Task to carry out -
Read through the lines below and copy the ones holding the string "ลปะแห".

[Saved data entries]
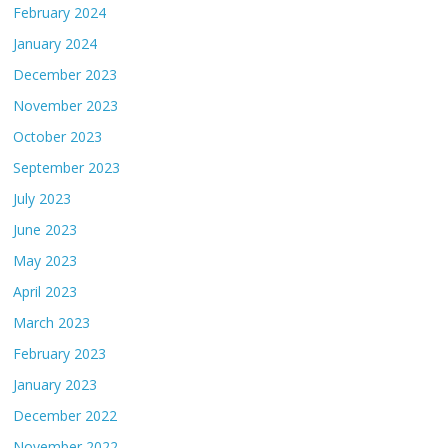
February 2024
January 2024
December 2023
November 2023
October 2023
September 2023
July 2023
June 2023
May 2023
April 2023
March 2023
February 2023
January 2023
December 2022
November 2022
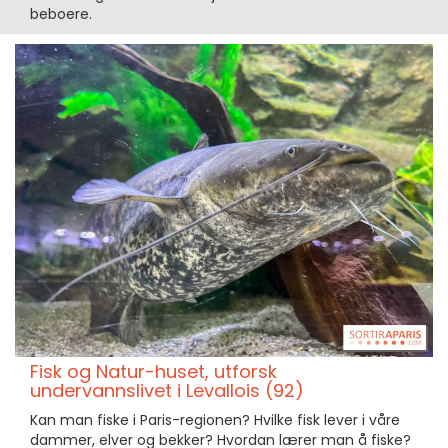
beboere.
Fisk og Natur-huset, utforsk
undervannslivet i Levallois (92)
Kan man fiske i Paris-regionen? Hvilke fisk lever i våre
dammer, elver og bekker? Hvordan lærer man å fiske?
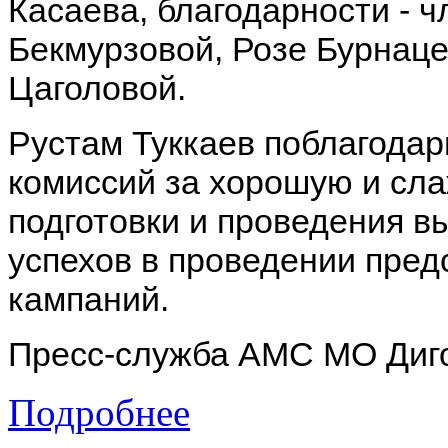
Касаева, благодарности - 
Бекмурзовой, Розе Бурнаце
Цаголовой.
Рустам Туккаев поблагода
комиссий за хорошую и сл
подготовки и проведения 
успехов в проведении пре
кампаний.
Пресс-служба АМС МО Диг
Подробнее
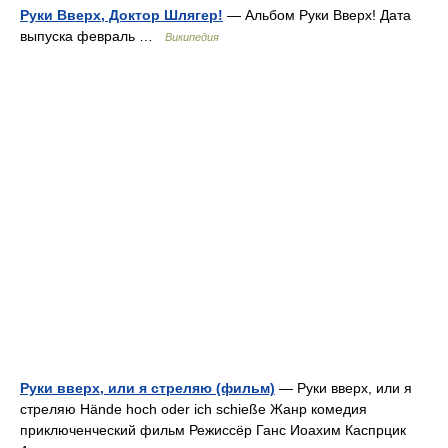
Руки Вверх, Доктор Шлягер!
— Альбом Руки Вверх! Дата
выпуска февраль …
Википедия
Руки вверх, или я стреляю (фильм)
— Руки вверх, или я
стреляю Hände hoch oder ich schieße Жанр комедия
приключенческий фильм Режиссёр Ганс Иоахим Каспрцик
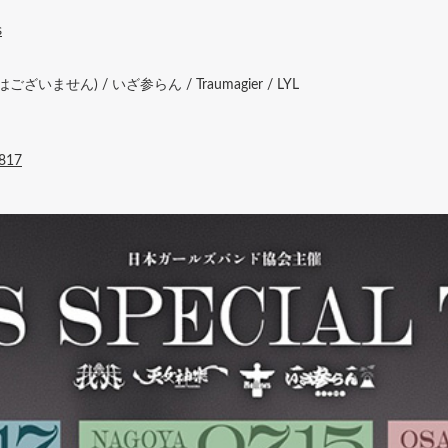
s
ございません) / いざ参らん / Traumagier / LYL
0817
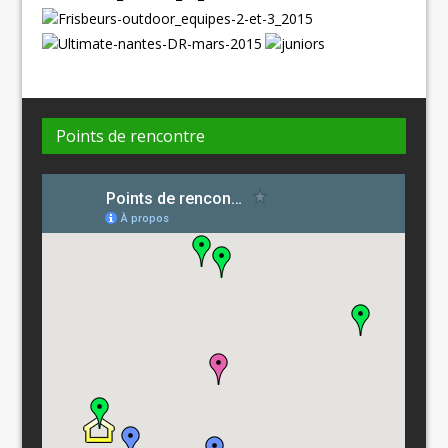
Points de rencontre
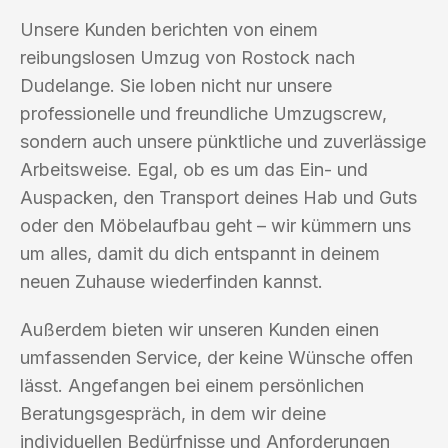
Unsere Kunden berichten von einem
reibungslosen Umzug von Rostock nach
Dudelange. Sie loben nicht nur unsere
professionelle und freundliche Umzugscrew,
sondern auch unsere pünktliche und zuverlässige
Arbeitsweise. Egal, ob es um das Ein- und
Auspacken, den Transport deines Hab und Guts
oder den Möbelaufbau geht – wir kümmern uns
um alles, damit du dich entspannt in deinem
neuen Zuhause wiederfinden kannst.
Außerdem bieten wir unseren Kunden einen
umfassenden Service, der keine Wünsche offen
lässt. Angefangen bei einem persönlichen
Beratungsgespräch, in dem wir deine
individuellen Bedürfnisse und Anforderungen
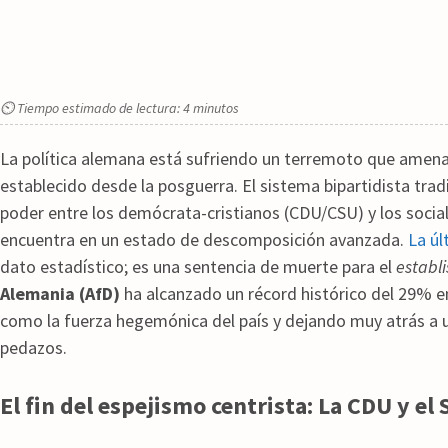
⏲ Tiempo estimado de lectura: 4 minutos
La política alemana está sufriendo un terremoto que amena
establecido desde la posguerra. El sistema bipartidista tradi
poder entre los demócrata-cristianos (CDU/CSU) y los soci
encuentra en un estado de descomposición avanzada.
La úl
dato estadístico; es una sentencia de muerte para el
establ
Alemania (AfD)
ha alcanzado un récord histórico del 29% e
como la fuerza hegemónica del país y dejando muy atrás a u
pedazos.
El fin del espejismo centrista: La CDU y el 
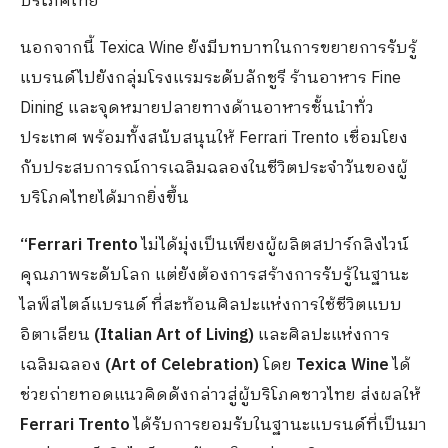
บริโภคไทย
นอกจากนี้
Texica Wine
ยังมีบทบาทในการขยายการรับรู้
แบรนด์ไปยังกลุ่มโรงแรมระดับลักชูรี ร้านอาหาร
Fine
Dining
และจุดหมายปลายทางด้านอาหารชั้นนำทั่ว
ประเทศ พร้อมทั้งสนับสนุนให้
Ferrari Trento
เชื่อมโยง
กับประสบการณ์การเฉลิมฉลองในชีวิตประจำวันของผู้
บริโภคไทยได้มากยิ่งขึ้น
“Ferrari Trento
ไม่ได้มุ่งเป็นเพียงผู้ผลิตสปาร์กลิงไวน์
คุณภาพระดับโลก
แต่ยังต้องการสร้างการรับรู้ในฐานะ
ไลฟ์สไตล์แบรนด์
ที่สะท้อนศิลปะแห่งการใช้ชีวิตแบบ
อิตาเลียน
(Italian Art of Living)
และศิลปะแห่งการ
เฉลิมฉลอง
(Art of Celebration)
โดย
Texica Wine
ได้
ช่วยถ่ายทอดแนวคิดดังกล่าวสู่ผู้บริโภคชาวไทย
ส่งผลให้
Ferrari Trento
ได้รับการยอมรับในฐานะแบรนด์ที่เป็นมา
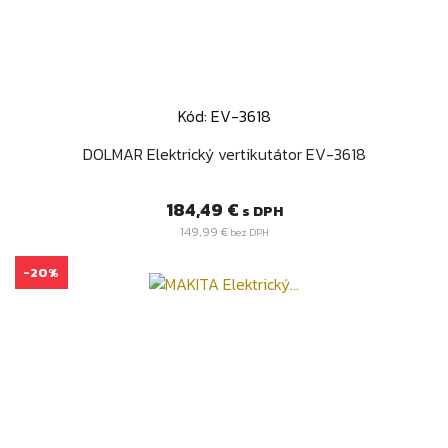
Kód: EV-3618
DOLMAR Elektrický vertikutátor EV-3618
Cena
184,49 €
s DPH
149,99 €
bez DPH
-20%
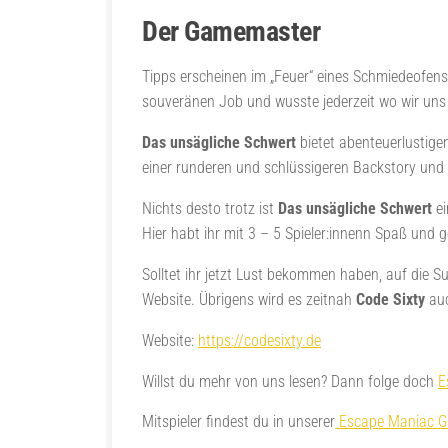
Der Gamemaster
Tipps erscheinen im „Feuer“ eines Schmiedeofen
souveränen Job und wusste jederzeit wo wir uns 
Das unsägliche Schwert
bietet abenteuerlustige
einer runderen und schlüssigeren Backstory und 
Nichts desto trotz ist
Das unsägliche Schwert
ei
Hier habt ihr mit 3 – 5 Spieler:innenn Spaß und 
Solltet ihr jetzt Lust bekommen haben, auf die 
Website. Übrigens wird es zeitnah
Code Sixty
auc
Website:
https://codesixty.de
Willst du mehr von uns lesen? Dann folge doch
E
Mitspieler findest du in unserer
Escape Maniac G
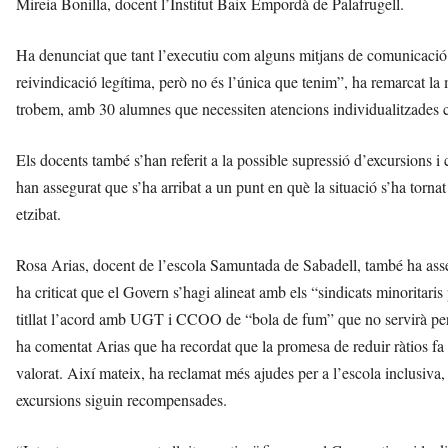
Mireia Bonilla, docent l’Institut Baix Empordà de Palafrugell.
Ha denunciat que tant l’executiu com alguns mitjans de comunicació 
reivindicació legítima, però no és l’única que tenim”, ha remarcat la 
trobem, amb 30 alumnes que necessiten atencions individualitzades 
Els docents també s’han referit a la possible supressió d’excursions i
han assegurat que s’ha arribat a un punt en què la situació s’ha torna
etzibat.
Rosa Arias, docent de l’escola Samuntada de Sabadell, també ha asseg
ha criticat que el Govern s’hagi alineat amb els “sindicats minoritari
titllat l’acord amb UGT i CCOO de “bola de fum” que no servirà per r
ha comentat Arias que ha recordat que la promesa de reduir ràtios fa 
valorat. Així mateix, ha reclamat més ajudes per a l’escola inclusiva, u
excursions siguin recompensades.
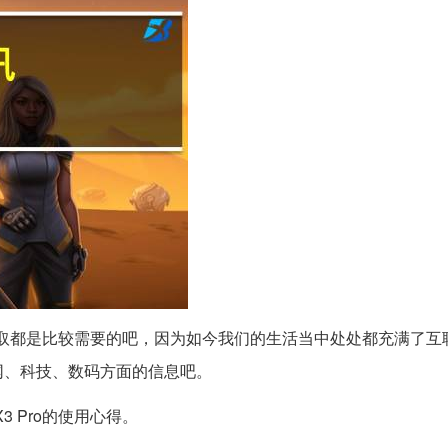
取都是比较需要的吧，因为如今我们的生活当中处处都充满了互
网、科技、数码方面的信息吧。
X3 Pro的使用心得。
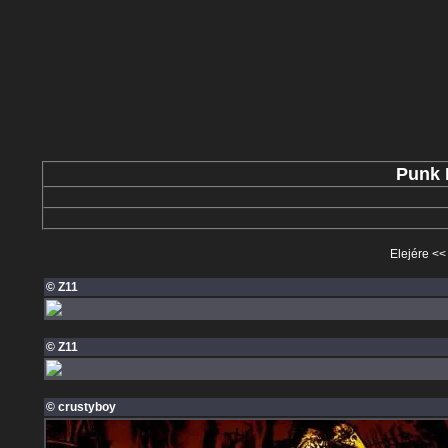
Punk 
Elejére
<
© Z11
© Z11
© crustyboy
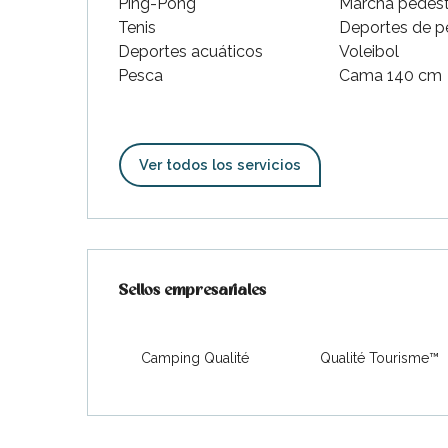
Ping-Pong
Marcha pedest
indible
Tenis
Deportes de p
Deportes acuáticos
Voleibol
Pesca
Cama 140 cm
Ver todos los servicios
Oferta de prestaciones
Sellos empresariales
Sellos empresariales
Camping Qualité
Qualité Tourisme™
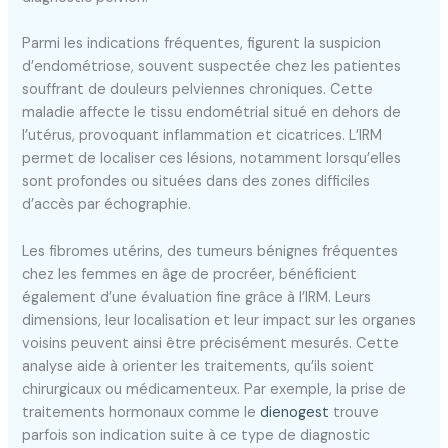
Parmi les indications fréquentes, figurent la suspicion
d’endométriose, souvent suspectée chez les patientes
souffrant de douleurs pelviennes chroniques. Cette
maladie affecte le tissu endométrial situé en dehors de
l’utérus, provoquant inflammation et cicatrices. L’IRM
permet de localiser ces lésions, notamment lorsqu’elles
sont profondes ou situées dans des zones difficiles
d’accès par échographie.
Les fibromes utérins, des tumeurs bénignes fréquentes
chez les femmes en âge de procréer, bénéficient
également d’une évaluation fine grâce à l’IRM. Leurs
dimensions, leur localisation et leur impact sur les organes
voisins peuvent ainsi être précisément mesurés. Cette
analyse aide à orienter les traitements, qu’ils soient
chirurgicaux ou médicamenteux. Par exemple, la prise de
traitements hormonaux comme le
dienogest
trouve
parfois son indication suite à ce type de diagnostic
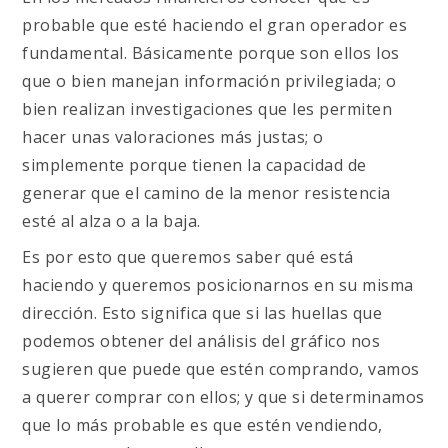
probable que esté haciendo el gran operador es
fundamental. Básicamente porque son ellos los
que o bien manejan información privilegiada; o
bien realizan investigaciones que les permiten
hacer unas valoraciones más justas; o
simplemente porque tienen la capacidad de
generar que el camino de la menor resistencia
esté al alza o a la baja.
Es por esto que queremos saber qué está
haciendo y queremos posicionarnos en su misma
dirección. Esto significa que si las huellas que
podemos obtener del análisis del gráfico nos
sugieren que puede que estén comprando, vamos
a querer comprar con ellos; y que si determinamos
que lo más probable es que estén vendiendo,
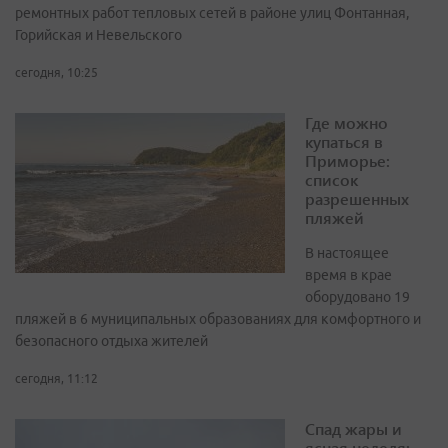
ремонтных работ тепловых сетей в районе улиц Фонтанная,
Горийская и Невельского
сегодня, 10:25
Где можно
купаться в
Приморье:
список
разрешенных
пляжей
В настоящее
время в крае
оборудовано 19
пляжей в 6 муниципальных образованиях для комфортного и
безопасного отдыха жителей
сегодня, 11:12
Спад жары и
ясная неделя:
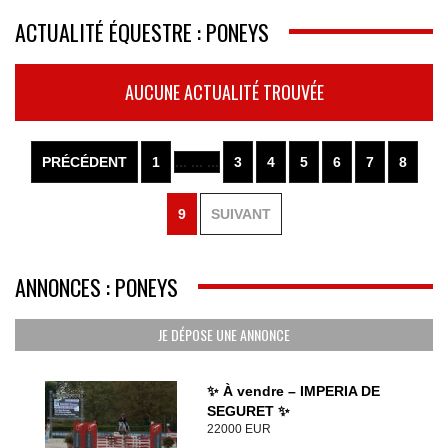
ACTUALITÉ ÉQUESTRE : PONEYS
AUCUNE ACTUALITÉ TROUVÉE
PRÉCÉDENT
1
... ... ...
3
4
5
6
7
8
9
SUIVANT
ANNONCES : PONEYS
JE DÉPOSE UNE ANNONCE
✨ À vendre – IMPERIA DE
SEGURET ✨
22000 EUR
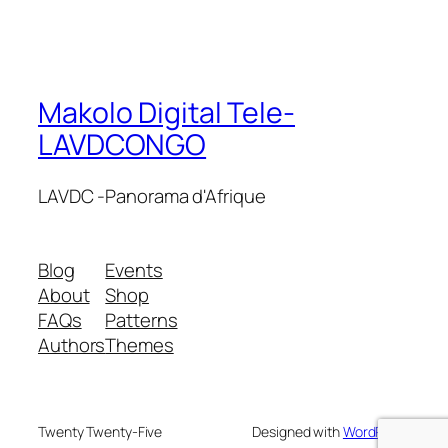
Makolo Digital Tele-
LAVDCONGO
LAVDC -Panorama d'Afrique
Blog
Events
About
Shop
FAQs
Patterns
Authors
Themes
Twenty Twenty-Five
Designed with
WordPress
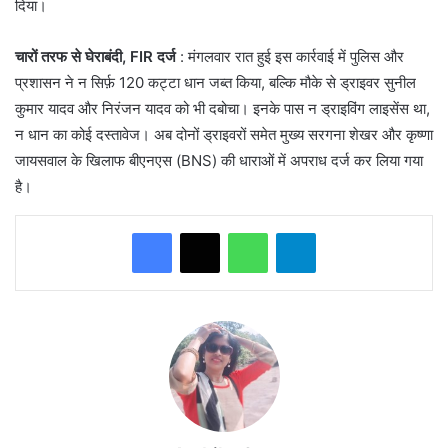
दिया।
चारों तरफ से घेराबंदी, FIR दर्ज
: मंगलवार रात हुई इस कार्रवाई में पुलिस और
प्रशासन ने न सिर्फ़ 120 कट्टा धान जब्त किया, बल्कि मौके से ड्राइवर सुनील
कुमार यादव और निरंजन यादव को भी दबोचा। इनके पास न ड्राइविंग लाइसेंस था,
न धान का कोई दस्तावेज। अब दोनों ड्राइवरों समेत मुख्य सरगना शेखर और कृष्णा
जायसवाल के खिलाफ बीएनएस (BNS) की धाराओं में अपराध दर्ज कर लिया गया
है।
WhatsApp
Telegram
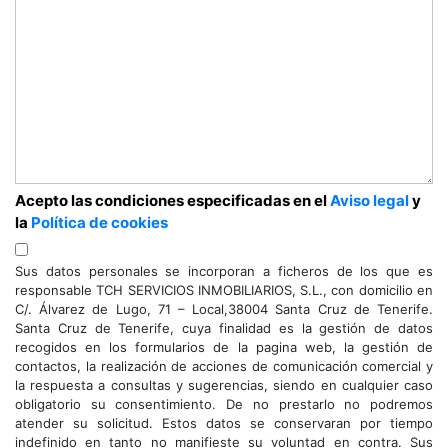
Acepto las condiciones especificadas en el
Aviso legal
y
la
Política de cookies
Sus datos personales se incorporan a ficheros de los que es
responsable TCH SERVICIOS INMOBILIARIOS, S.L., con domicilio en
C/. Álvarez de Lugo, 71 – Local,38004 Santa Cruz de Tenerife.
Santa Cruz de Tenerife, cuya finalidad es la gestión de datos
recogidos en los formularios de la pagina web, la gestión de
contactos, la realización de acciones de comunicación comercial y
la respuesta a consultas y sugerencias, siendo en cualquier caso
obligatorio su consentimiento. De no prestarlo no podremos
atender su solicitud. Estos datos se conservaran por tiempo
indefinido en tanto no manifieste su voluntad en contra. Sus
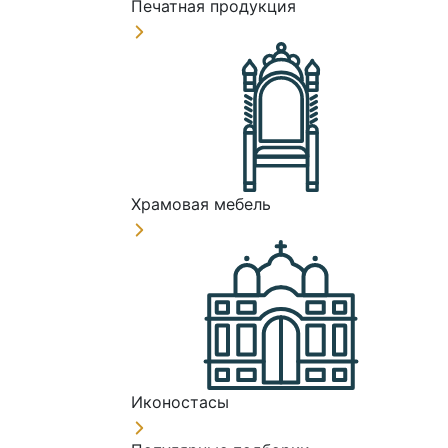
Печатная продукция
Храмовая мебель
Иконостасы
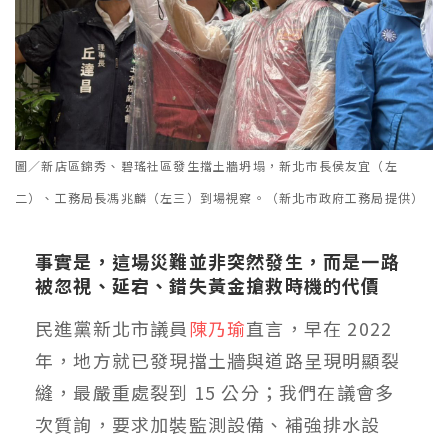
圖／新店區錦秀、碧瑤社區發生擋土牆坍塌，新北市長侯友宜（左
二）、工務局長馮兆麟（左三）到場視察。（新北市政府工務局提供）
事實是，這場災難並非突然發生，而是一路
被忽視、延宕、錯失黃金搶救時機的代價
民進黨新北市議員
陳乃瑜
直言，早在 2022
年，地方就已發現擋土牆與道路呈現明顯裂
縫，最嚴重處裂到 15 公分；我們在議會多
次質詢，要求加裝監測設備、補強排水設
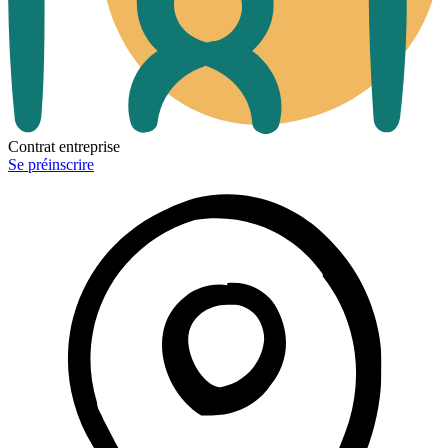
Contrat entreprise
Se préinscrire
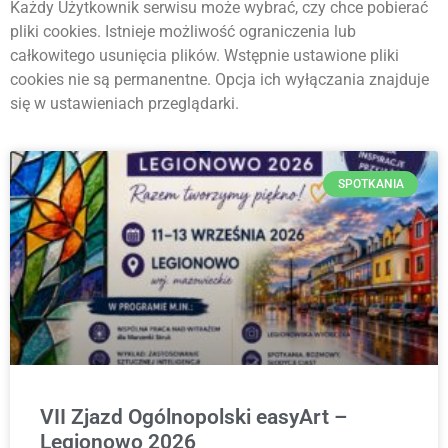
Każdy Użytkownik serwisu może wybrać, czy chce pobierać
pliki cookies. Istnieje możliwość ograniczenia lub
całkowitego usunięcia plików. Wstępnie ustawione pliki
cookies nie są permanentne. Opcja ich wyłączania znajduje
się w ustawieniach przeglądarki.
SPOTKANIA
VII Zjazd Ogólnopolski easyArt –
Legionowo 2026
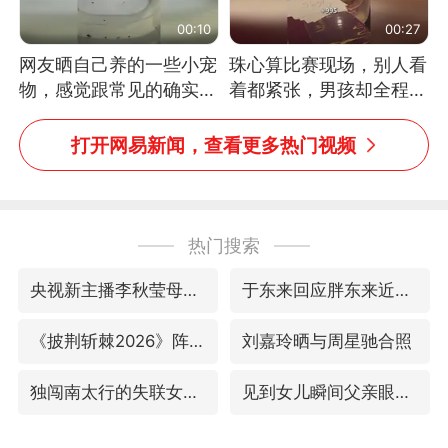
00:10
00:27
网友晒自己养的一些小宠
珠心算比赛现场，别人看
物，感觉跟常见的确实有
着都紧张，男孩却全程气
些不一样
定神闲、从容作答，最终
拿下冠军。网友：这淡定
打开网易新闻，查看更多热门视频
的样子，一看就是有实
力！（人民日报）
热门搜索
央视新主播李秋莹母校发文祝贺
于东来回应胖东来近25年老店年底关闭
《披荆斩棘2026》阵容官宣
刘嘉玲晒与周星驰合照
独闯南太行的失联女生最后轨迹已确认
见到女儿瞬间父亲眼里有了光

Task solution -
ที่สะท้อนศิลปะแห่งการใช้ชีวิตแบบ
และศิลปะแห่งการ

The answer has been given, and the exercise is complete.